*Prompt*
Looking at the listing below, retype exactly the lines starting at the one containing "بیت کوین چگونه گم می شود؟" and ending at the one containing "برخی از سناریوهای", both included, and nothing else.

*Material provided*
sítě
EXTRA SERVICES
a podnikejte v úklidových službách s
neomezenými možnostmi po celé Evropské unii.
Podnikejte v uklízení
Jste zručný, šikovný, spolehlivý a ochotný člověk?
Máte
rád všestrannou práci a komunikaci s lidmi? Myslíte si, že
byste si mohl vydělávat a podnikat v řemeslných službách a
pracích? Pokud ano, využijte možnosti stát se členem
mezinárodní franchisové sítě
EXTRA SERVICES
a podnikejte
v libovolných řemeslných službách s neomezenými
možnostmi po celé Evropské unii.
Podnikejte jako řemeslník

--

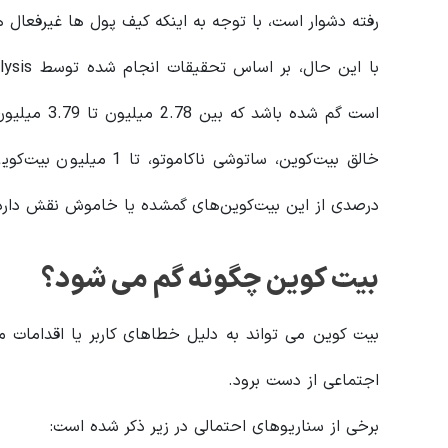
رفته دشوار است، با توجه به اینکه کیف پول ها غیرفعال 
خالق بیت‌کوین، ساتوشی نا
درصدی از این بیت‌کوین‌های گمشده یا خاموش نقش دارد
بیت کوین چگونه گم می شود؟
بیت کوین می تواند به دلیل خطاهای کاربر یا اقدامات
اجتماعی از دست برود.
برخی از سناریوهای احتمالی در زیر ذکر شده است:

*Answer area*
بیت کوین چگونه گم می شود؟
بیت کوین می تواند به دلیل خطاهای کاربر یا اقدامات
اجتماعی از دست برود.
برخی از سناریوهای احتمالی در زیر ذکر شده است:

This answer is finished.